### Required work:
Using the listing below, set down exactly the lines starting at the line that contains "declaró inconstitucional el tope a" and ending at the line that contains "suelo con una estrategia integral", both included, and no others.
** Opening Task input block **
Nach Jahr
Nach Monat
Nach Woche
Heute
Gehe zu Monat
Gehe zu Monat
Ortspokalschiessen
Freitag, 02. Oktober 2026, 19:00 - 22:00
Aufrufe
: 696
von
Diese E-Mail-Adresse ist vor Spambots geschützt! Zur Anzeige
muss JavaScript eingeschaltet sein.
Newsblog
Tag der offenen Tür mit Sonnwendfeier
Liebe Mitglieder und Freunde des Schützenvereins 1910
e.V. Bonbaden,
** Closing Task input block **
** Opening Task input block **
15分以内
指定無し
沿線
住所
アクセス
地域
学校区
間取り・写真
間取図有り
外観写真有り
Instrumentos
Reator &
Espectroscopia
** Closing Task input block **
** Opening Task input block **
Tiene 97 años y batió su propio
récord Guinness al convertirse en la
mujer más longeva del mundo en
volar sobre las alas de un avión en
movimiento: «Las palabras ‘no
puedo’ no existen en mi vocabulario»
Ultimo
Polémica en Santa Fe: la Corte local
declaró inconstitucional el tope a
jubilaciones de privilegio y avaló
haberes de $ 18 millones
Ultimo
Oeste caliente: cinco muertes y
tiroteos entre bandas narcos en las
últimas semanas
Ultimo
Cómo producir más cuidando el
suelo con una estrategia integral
** Closing Task input block **
### Solution to the problem:
declaró inconstitucional el tope a
jubilaciones de privilegio y avaló
haberes de $ 18 millones
Ultimo
Oeste caliente: cinco muertes y
tiroteos entre bandas narcos en las
últimas semanas
Ultimo
Cómo producir más cuidando el
suelo con una estrategia integral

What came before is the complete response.